7. The method of claim 1, wherein the IPM salt is IPM tris(hydroxymethyl)methylammonium salt.

8. The method of claim 1, wherein the hyperproliferative disorder is lung cancer.

9. The method of claim 1, wherein the hyperproliferative disorder is one or more diseases selected from the group consisting of small cell lung cancer, non-small cell lung cancer, ovarian cancer, primary mediastinal nonseminomatous germ cell tumor, and a combination thereof.

10. The method of claim 1, wherein the subject has a partial response as defined by RECIST 1.1 in the range of about 30% to about 60%.

11. The method of claim 1, wherein the dose limiting toxicity is a dose limiting neurotoxicity, nephrotoxicity, or hemotoxicity.

12. The method of claim 1, wherein the subject has an Eastern Cooperative Oncology Group (ECOG) performance status of 0, 1, or 2.

13. The method of claim 1, wherein the subject has an Eastern Cooperative Oncology Group (ECOG) performance status of 2.

14. The method of claim 13, wherein the one or more DNA cross-linking agent(s) is carboplatin administered in the dosage of about AUC 4 mg/mL/min.

15. The method of claim 1, wherein the one or more DNA cross-linking agent(s) is administered in the dosage of from about AUC 2 mg/mL/min to about AUC 4 mg/mL/min.

16. The method of claim 1, wherein

IPM, the IPM analog, or the pharmaceutically acceptable salt thereof is dosed on days 1, 2, and 3 of the dosing cycle;

etoposide is dosed on days 1, 2, and 3 of the dosing cycle; and

the DNA cross-linking agent(s) is dosed on day 1 of the dosing cycle.

17. The method of claim 1, wherein the dosing cycle has a length of 10, 20, 21, 25, or 30 days.

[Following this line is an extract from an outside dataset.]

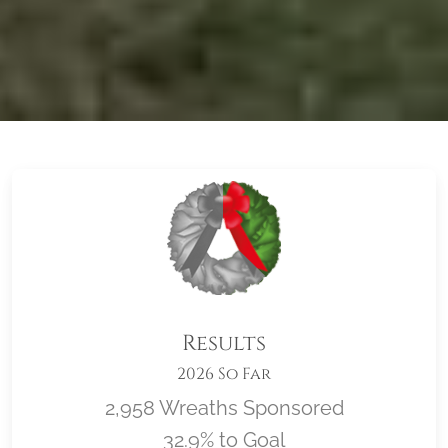
Results
2026 So Far
2,958 Wreaths Sponsored
32.9% to Goal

18. The method of claim 1, wherein:

the AUC dosage of the one or more DNA cross-linking agent(s) to be administered is determined by using Calvert formula or Chatelut formula.

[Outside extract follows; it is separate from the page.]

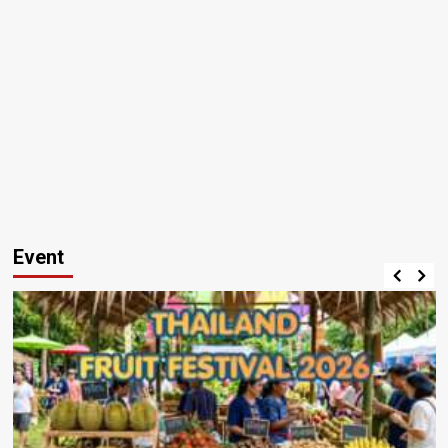
Event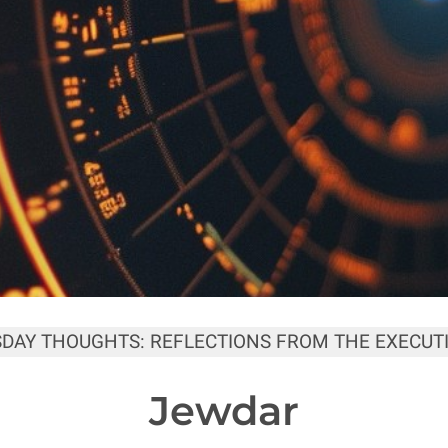
SDAY THOUGHTS: REFLECTIONS FROM THE EXECUTI
Jewdar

19. The method of claim 1, wherein

the dosing cycle is a 21-day dosing cycle,

IPM, the IPM analog, or the pharmaceutically acceptable salt thereof is adminstered on days 1, 2, and 3 of the 21-day dosing cycle;

etoposide is adminstered in the dosage of at about 100 mg/m2/day on days 1, 2, and 3 of the 21-day dosing cycle; and

the one or more DNA cross-linking agent(s) is carboplatin administered in the dosage of about AUC 4 mg/mL/min on day 1 of the 21-day dosing cycle.

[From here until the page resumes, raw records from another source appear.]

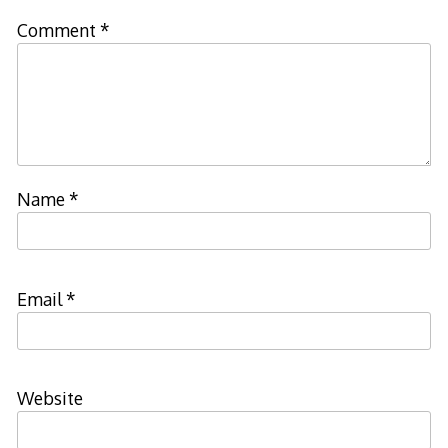
Comment
*
Name
*
Email
*
Website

20. The method of claim 1, wherein the method further comprises delaying the administration of IPM, the IPM analog, or the pharmaceutically acceptable salt thereof upon the occurrence of one or more adverse events.

21. The method of claim 20, wherein the administration of IPM, the IPM analog, or the pharmaceutically acceptable salt thereof is delayed for 1, 2, 3, 4, 5, 6, 7, 8, 9, 10, 11, 12, 13, 14, 15, 16, 17, 18, 19, 20, or 21 day(s).

22. The method of claim 1, wherein the method further comprises reducing the dosage of IPM, the IPM analog, or the pharmaceutically acceptable salt thereof upon the occurrence of one or more adverse events.

23. The method of claim 20, wherein the method further comprises reducing the dosage of IPM, the IPM analog, or the pharmaceutically acceptable salt thereof upon the occurrence of the one or more adverse events.

24. The method of claim 22, wherein the dosage of IPM, the IPM analog, or the pharmaceutically acceptable salt thereof is reduced by about 10%, 15%, 20%, 25%, 30%, 35%, 40%, 45%, or 50%.

25. The method of claim 22, wherein the dosage of IPM, the IPM analog, or the pharmaceutically acceptable salt thereof is reduced by about 20%-25%, 25%-30%, 30%-35%, 35%-40%, 40%-45%, or 45%-50%.

26. The method of claim 20, wherein the adverse event is a Grade 4, Grade 3, or a Grade 2 adverse event.

27. The method of claim 22, wherein the adverse event is a Grade 4, Grade 3, or a Grade 2 adverse event.

28. The method of claim 20, wherein the adverse event is one or more events selected from the group consisting of a hematologic adverse event, Glomerular Filtration Rate (eGFR) reduction, and a non-hematologic adverse event.

29. The method of claim 22, wherein the adverse event is one or more events selected from the group consisting of a hematologic adverse event, Glomerular Filtration Rate (eGFR) reduction, and a non-hematologic adverse event.